“Ah, you wicked people,” she cried. “A plot: clearly a plot. Mr. Greatorex, how could you? Adele told you to come in here when she heard me begin my little strummings, and told you to sit down and encourage me. Don’t deny it, Adele! I know it was like that. I shall tell everybody how unkind you’ve been, unless Mr. Greatorex sits down instantly and magically restores to life what I have just murdered.”

Adele denied nothing. In fact there was no time to deny anything, for Lucia positively thrust Mr. Greatorex on to the music stool, and instantly put on her rapt musical face, chin in hand, and eyes looking dreamily upward. There was Nemesis, you would have thought, dealing thrusts at her, but Nemesis was no match for her amazing quickness. She parried and thrust again, and here—what richness of future reminiscence—was Mr. Greatorex playing Stravinski to her, before no audience but herself and Adele who really didn’t count, for the only tune she liked was “Land of Hope and Glory”.... Great was Lucia!

Adele left the two, warning them that it was getting on for dressing time, but there was some more Stravinski first, for Lucia’s sole ear. Adele had told her the direction of her room, and said her name was on the door, and Lucia found it at once. A beautiful room it was, with a bathroom on one side, and a magnificent Charles II bed draped at the back with wool-work tapestry. It was a little late for Lucia’s Elizabethan taste, and she noticed that the big wardrobe was Chippendale, which was later still. There was a Chinese paper on the wall, and fine Persian rugs on the floor, and though she could have criticized it was easy to admire. And there for herself was a very smart dress, and for decoration Aunt Amy’s pearls, and the Beethoven brooch. But she decided to avoid all possible chance of competition, and put the pearls back into her jewel-case. The Beethoven brooch, she was sure, need fear no rival.

Lucia felt that dinner, as far as she went, was a huge success. Stephen was seated just opposite her, and now and then she exchanged little distant smiles with him. Next her on one side was Lord Tony, who adored her story about Stravinski and Greatorex. She told him also what the Italian Ambassador had said about Mussolini, and the Prime Minister about Chequers: she was going to pop in to lunch on her way down to Riseholme after this delicious party. Then conversation shifted, and she turned left, and talked to the only man whose identity she had not grasped. But, as matter of public knowledge, she began about poor Babs, and her own admiration of her demeanour at that wicked trial, which had ended so disastrously. And once again there was slight tension.

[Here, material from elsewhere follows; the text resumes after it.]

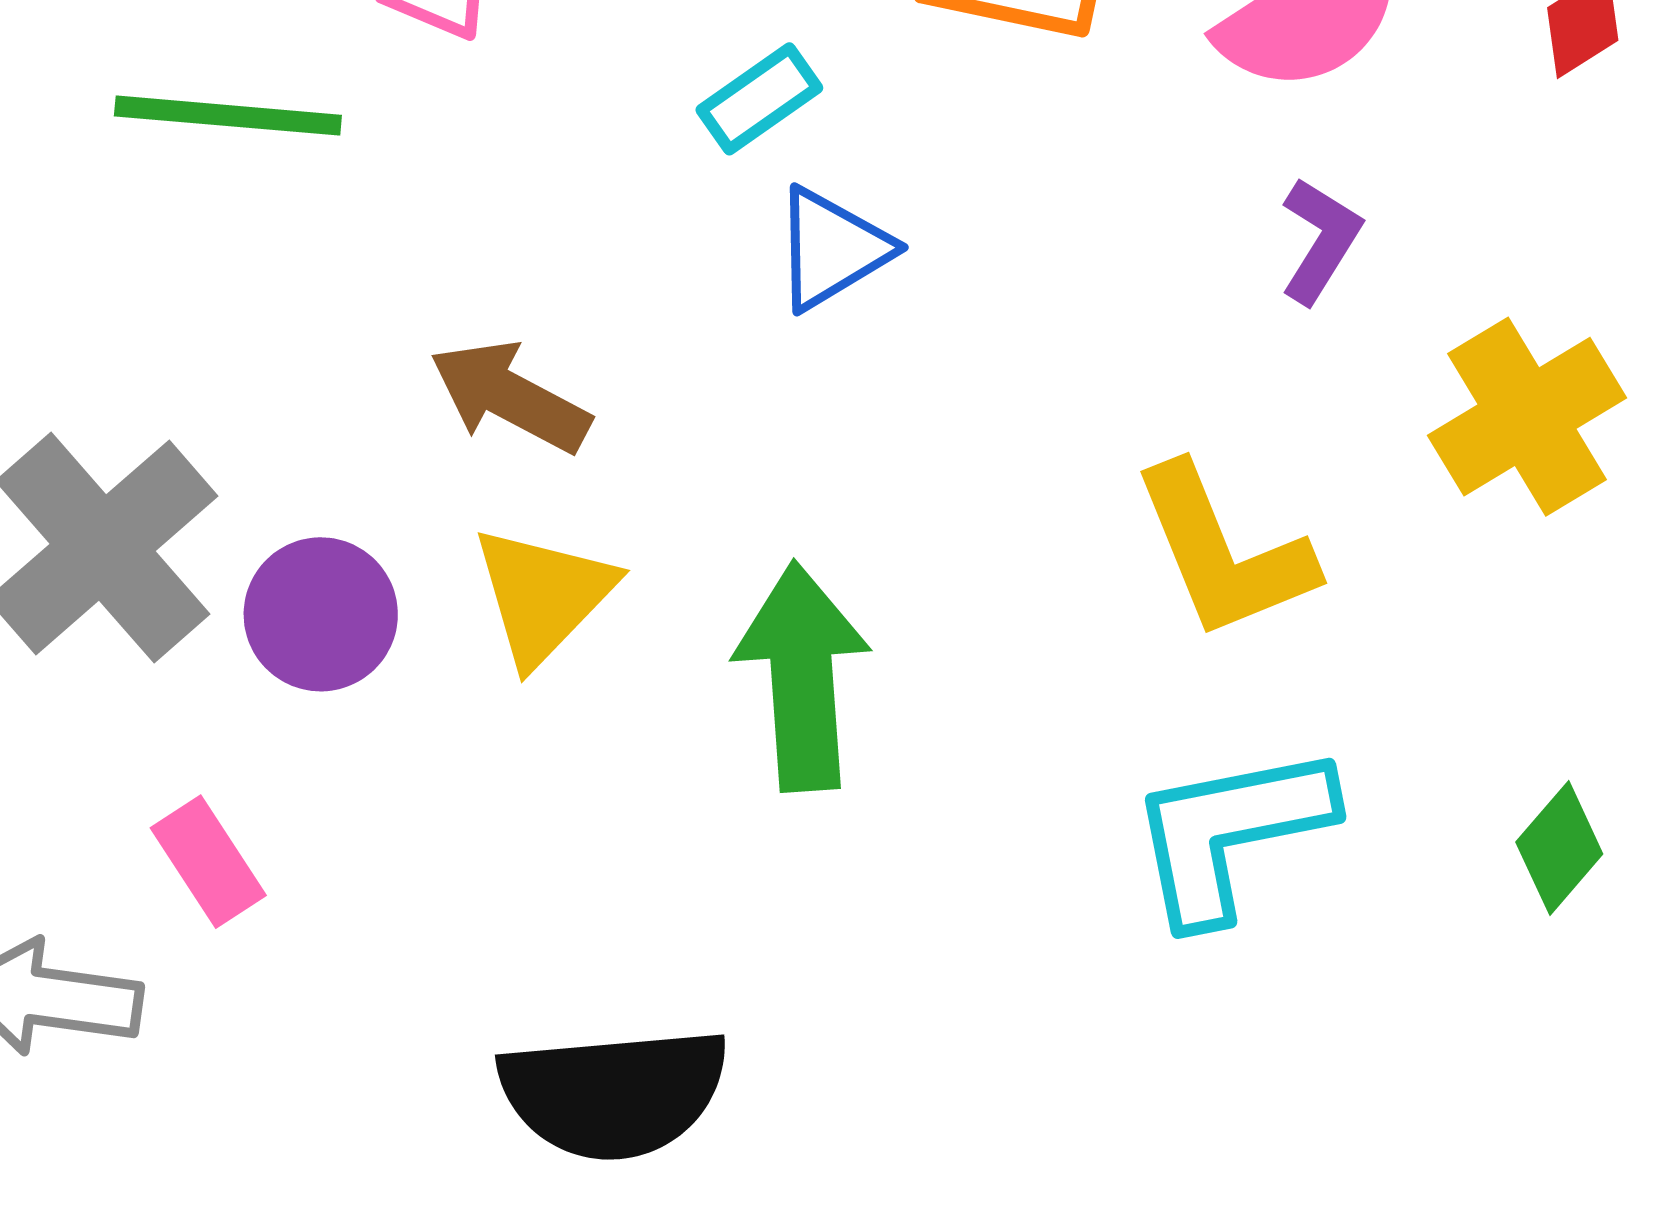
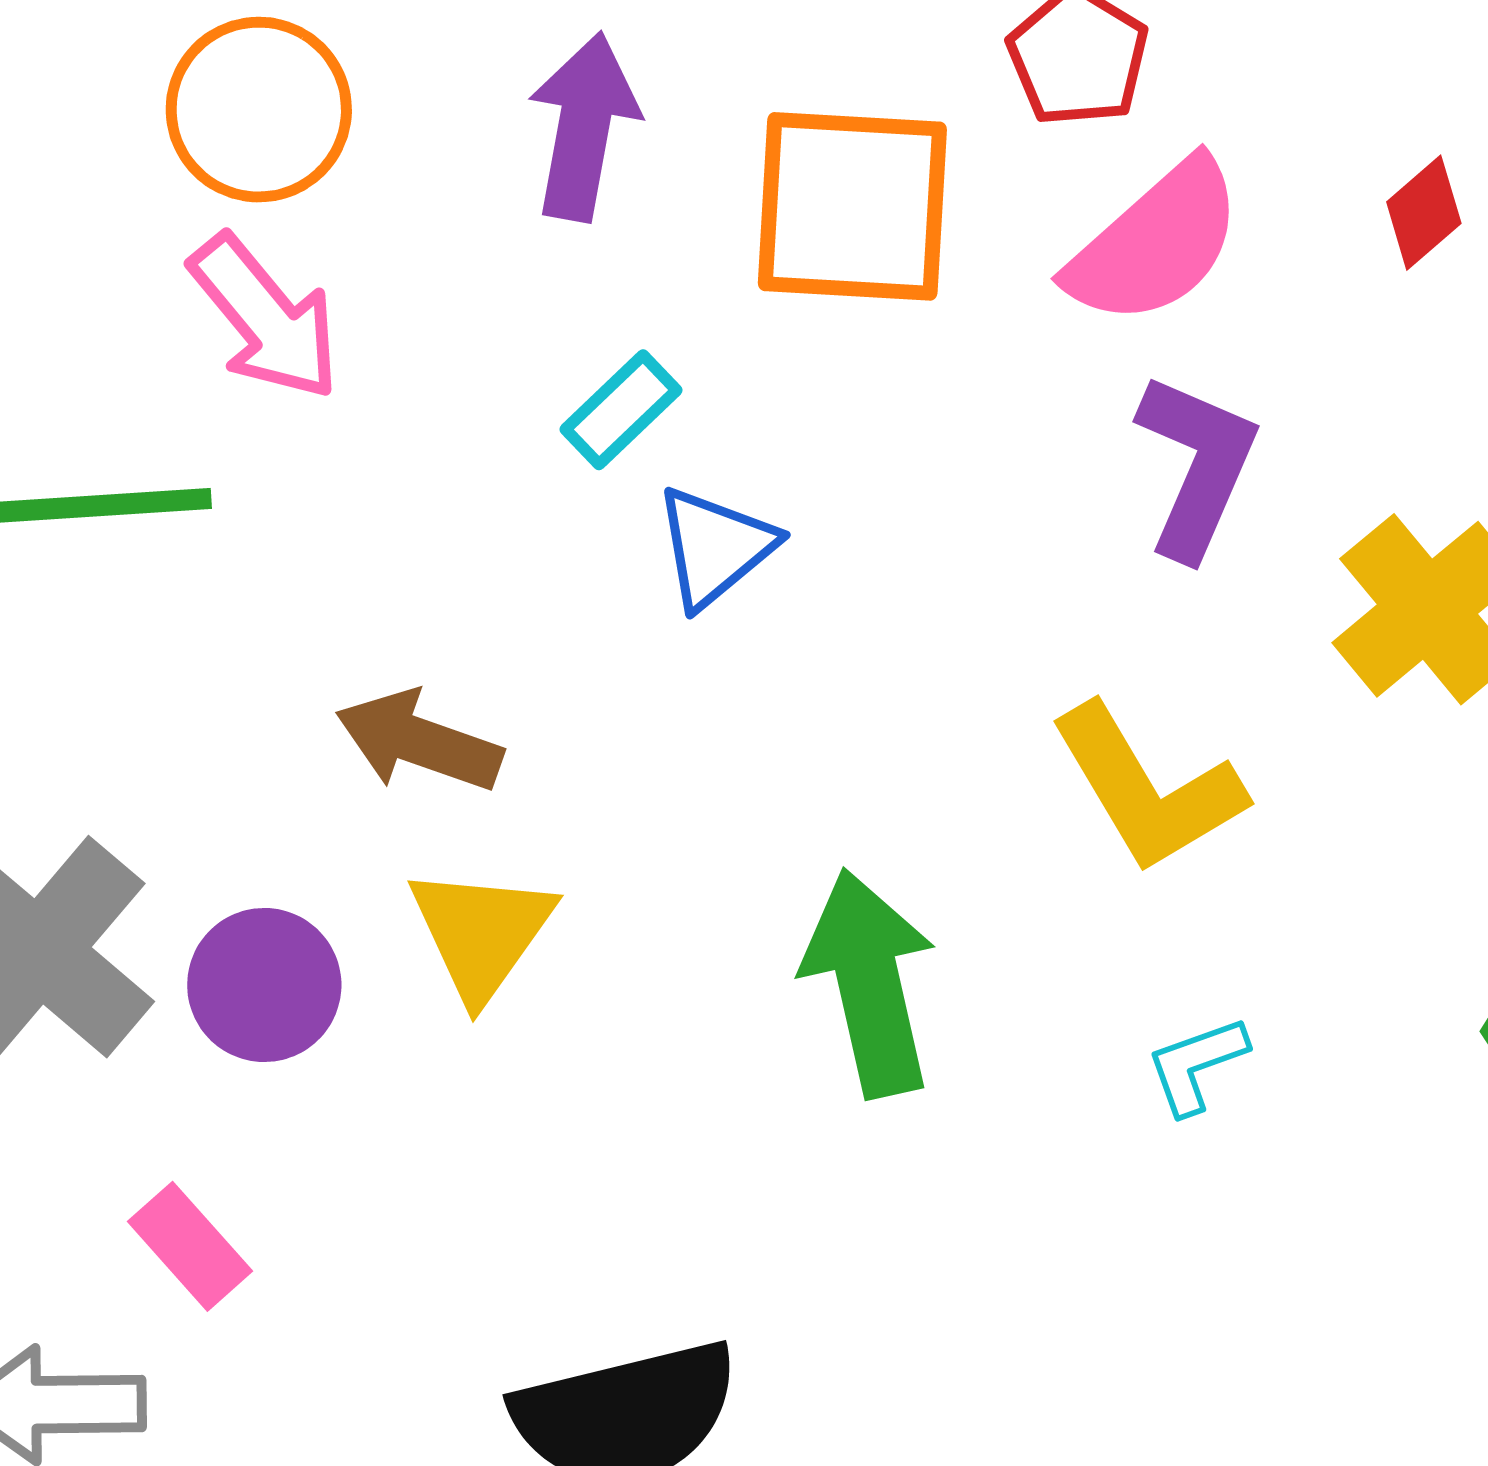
purple L-shape: (1320, 240) -> (1197, 466), size x1.5
green arrow: (802, 677) -> (869, 983), moved
cyan L-shape: (1230, 833) -> (1196, 1065), size x0.5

Bridge and Mah-Jong followed, and rich allusive conversation and the sense, so dear to Lucia, of being in the very centre of everything that was distinguished. When the women went upstairs she hurried to her room, made a swift change into greater simplicity, and, by invitation, sought out Marcia’s room, at the far end of the passage, for a chat. Adele was there, and dear (rather common) Aggie was there, and Aggie was being just a shade sycophantic over the six rows of Whitby pearls. Lucia was glad she had limited her splendours to the Beethoven brooch.

“But why didn’t you wear your pearls, Lucia?” asked Adele. “I was hoping to see them.” (She had heard talk of Aunt Amy’s pearls, but had not noticed them on the night of Marcia’s ball.)

“My little seedlings!” said Lucia. “Just seedlings, compared to Marcia’s marbles. Little trumperies!”

Aggie had seen them, and she knew Lucia did not overstate their minuteness. Like a true Luciaphil, she changed a subject that might prove embarrassing.

“Take away your baubles, Marcia,” said Aggie. “They are only diseases of a common shell fish which you eat when it’s healthy and wear when it’s got a tumour.... How wretched it is to think that all of us aren’t going to meet day after day as we have been doing! There’s Adele going to America, and there’s Marcia going to Scotland—what a foul spot, Marcia, come to Marienbad instead with me. And what are you going to do, Lucia?”

“Oh, my dear, how I wanted to go to Aix or Marienbad,” she said. “But my Pepino says it’s impossible. We’ve got to stop quiet at Riseholme. Shekels, tiresome shekels.”